February 1992

Identification of Severe Coronary Artery Disease Using Simple Clinical Parameters

Author Affiliations

From the Division of Cardiovascular Disease and Internal Medicine (Drs Hubbard, Gibbons, Lapeyre, and Clements) and the Section of Biostatistics (Dr Zinsmeister), Mayo Clinic and Mayo Foundation, Rochester, Minn.
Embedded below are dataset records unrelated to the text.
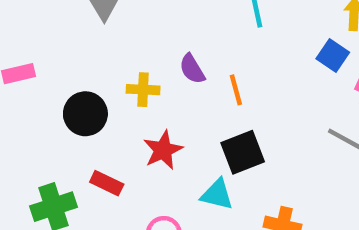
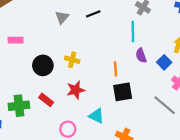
purple semicircle: (192, 69) -> (141, 56), moved
black square: (243, 152) -> (123, 92), moved

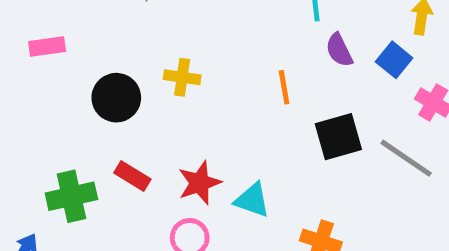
red star: (76, 90) -> (199, 183), moved
black square: (123, 92) -> (338, 137), moved

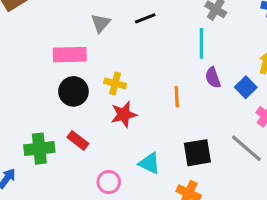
pink rectangle: (47, 46) -> (70, 55), moved, size x1.5
black square: (338, 137) -> (197, 153), moved
red star: (199, 183) -> (124, 114), moved

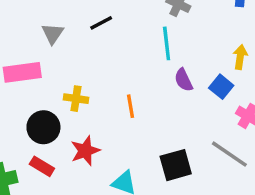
black circle: (73, 91) -> (43, 127), moved
orange line: (177, 97) -> (131, 106), moved
red star: (124, 114) -> (85, 151), moved

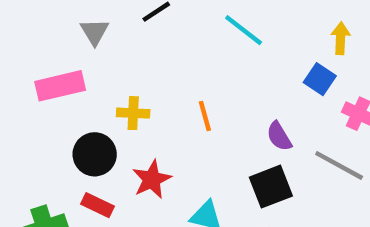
cyan line: (167, 43) -> (244, 30), turned -40
purple semicircle: (184, 80) -> (279, 136), moved

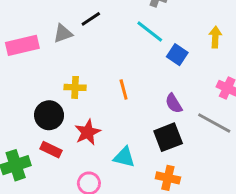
gray triangle: (95, 32) -> (63, 34), moved, turned 42
blue square: (320, 79) -> (177, 55), moved
pink rectangle: (60, 86) -> (22, 45), moved

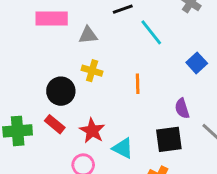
cyan line: (150, 31) -> (151, 32), moved
gray triangle: (63, 34) -> (88, 35), moved
red star: (88, 132) -> (92, 131), moved, turned -30

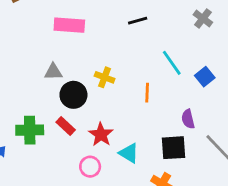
cyan line: (151, 32) -> (172, 63), moved
gray triangle: (88, 35) -> (53, 72), moved

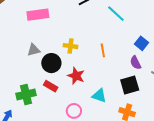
cyan line: (172, 63) -> (116, 14), moved
blue square: (205, 77) -> (141, 43), moved
red star: (101, 135) -> (76, 76), moved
Arch Intern Med. 1992;152(2):309-312. doi:10.1001/archinte.1992.00400140061014

The purpose of our study was to examine the ability of clinical and resting electrocardiographic variables to provide useful estimates of the probability of three-vessel or left-main coronary artery disease. The study group consisted of 680 patients with symptomatic coronary artery disease who underwent exercise equilibrium radionuclide angiography and coronary angiography within 6 months. Sixteen clinical and electrocardiographic variables were examined by logistic regression analysis. The independently predictive variables were then used to develop convenient graphic estimates of the probability of three-vessel or left-main disease and to classify patients into high-risk (>35%), intermediate-risk (15-35%), or low-risk (<15%) groups. Five variables were independently predictive of left-main or three-vessel disease: age, typical angina, diabetes, gender, and both history and electrocardiographic evidence of a prior myocardial infarction. A single graph was constructed that displayed the probability of severe coronary artery disease as a function of a five-point cardiac risk scale, which incorporated these variables. Two hundred sixty-two patients (39% of the study group) were classified as high risk; 127 of these patients (48%) had three-vessel or left-main disease. An additional 96 patients were classified as low risk; nine of these patients (9%) had three-vessel or left-main disease. Five clinical variables that were obtained on an initial patient assessment can provide useful estimates of the likelihood of severe coronary disease.